Fabio Pinelli, vicepresidente del Consiglio Superiore della Magistratura, ha recentemente rilasciato un’intervista per il Corriere della Sera, commentando le recenti nomine delle Procure locali, ma anche parlando delle numerose critiche rivolte al suo organo e alla magistratura in generale. Partendo dalle nomine, ci tiene a sottolineare che, dal loro insediamento, “abbiamo ridotto di un terzo i tempi per l’attribuzione di incarichi direttivi e semi direttivi e smaltito l’arretrato di oltre il 20%”.
Parlando, invece, delle critiche rivolte alla magistratura, accusata di essere politicizzata o di fare il favore di qualche figura politica, Pinelli sostiene, categorico, che “pensare che le decisioni del Csm siano frutto di aspettative politiche è sbagliato e offensivo“. Questa idea, infatti, ridurrebbe l’azione della magistratura ai semplici favoritismi o agli orientamenti politici, mentre dal conto suo ritiene che “i capi delle procure svolgono le loro funzioni per organizzare l’ufficio e determinare strategie investigative, dopodiché ogni singolo magistrato si occupa del reato”. L’idea, insomma, per Pinelli è che l’unico riferimento per l’azione è “la violazione della legge“.
Pinelli: “La magistratura non è politicizzata”
Insomma, Fabio Pinelli sostiene l’idea che “la magistratura non sia irrimediabilmente politicizzata“, seppur, nel mentre, “visioni ideali e culturali diverse sul ruolo del magistrato e della funzione giudiziaria hanno piena legittimità”. Riconosce, tuttavia, che vi sia un problema quando “si scade nel puro esercizio di potere per spartire posti o distribuire favori“, fatti accaduti che secondo il togato, si possono contrastare “attraverso il ritorno alla funzione propria del Csm”.

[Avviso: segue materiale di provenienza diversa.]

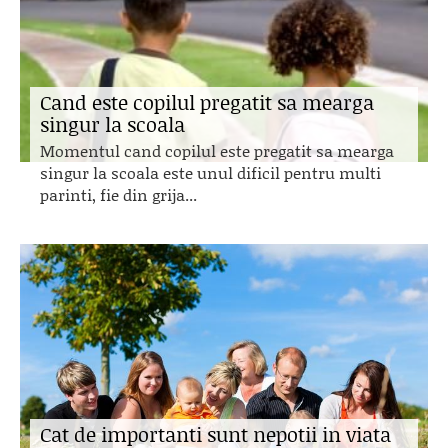
Cand este copilul pregatit sa mearga
singur la scoala
Momentul cand copilul este pregatit sa mearga
singur la scoala este unul dificil pentru multi
parinti, fie din grija...
Cat de importanti sunt nepotii in viata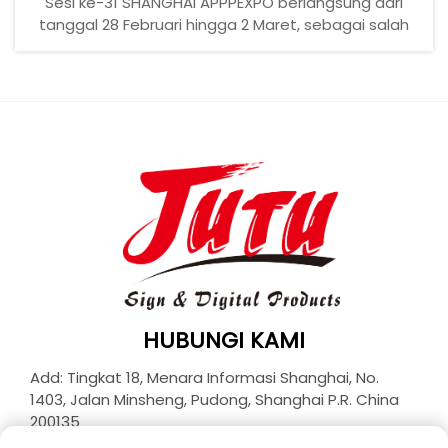
Sesi ke-31 SHANGHAI APPPEXPO berlangsung dari
tanggal 28 Februari hingga 2 Maret, sebagai salah
satu pameran terkemuka dunia di bidang industri
periklanan dan percetakan, kami membawa
produk-produk unggulan kami serta produk-produk
berkelanjutan terbaru seperti vinil berperekat
sendiri dan kain fleksibel...
HUBUNGI KAMI
Add: Tingkat 18, Menara Informasi Shanghai, No.
1403, Jalan Minsheng, Pudong, Shanghai P.R. China
200135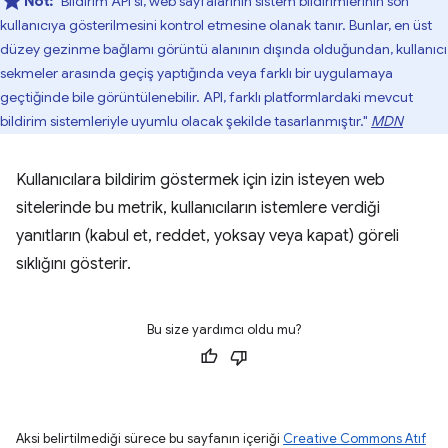
Not:
"Bildirim API'si, web sayfalarının sistem bildirimlerinin son
kullanıcıya gösterilmesini kontrol etmesine olanak tanır. Bunlar, en üst
düzey gezinme bağlamı görüntü alanının dışında olduğundan, kullanıcı
sekmeler arasında geçiş yaptığında veya farklı bir uygulamaya
geçtiğinde bile görüntülenebilir. API, farklı platformlardaki mevcut
bildirim sistemleriyle uyumlu olacak şekilde tasarlanmıştır."
MDN
Kullanıcılara bildirim göstermek için izin isteyen web
sitelerinde bu metrik, kullanıcıların istemlere verdiği
yanıtların (kabul et, reddet, yoksay veya kapat) göreli
sıklığını gösterir.
Bu size yardımcı oldu mu?
Aksi belirtilmediği sürece bu sayfanın içeriği
Creative Commons Atıf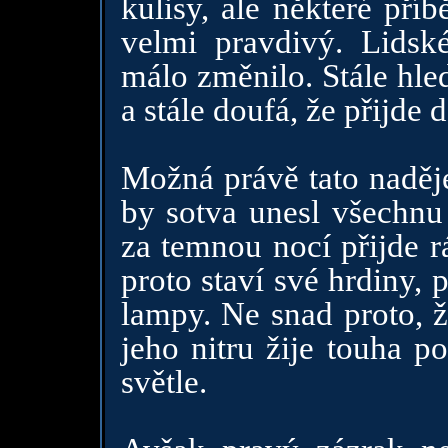
kulisy, ale některé příb
velmi pravdivý. Lidsk
málo změnilo. Stále hled
a stále doufá, že přijde 
Možná právě tato naděj
by sotva unesl všechnu 
za temnou nocí přijde r
proto staví své hrdiny, 
lampy. Ne snad proto, ž
jeho nitru žije touha p
světle.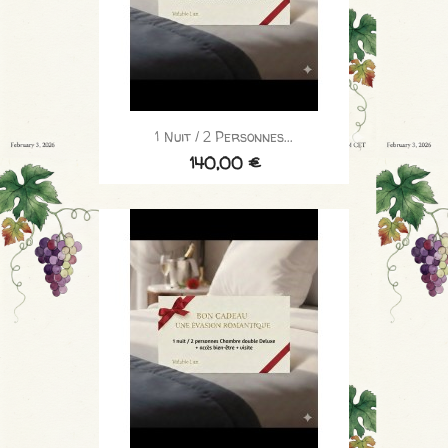
1 Nuit / 2 Personnes...
140,00 €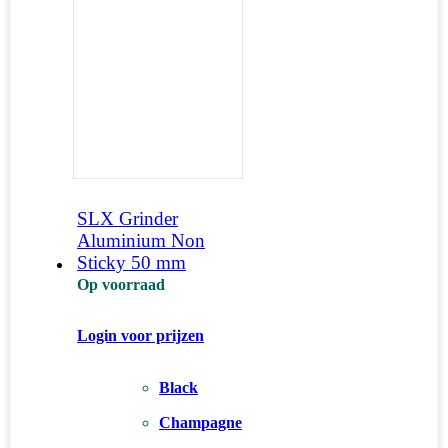
SLX Grinder
Aluminium Non
Sticky 50 mm
Op voorraad
Login voor prijzen
Black
Champagne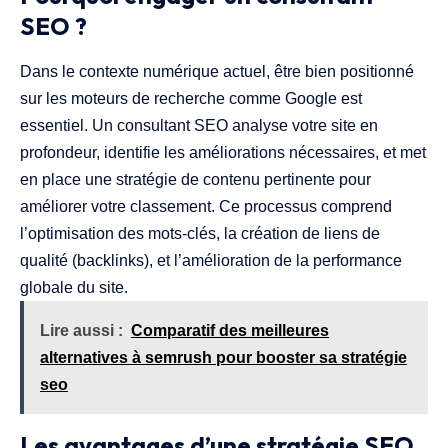
SEO ?
Dans le contexte numérique actuel, être bien positionné
sur les moteurs de recherche comme Google est
essentiel. Un consultant SEO analyse votre site en
profondeur, identifie les améliorations nécessaires, et met
en place une stratégie de contenu pertinente pour
améliorer votre classement. Ce processus comprend
l’optimisation des mots-clés, la création de liens de
qualité (backlinks), et l’amélioration de la performance
globale du site.
Lire aussi :
Comparatif des meilleures
alternatives à semrush pour booster sa stratégie
seo
Les avantages d’une stratégie SEO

Strada, quest’ultima, che Pinelli sostiene essere “ciò che stiamo facendo in questa consiliatura”. Considerando, però, il passato il togato sostiene che “sulla magistratura si è sovraccaricato l’onere della soluzione di molti conflitti interni alla società“, che hanno perso i loro naturali luoghi di dibattito come i partiti e i sindacati, sostenendo l’idea che ora “la politica deve riprendere la sovranità sulle regole, attraverso il Parlamento che è portatore della rappresentanza sovrana”. Infatti, Pinelli ritiene che “l’Associazione nazionale dei magistrati si sia auto attribuita un compito di rappresentanza generale che non le appartiene”, ragione per cui ora la politica dovrebbe scendere in capo e riappropriarsi dei suoi confini e delle sue funzioni.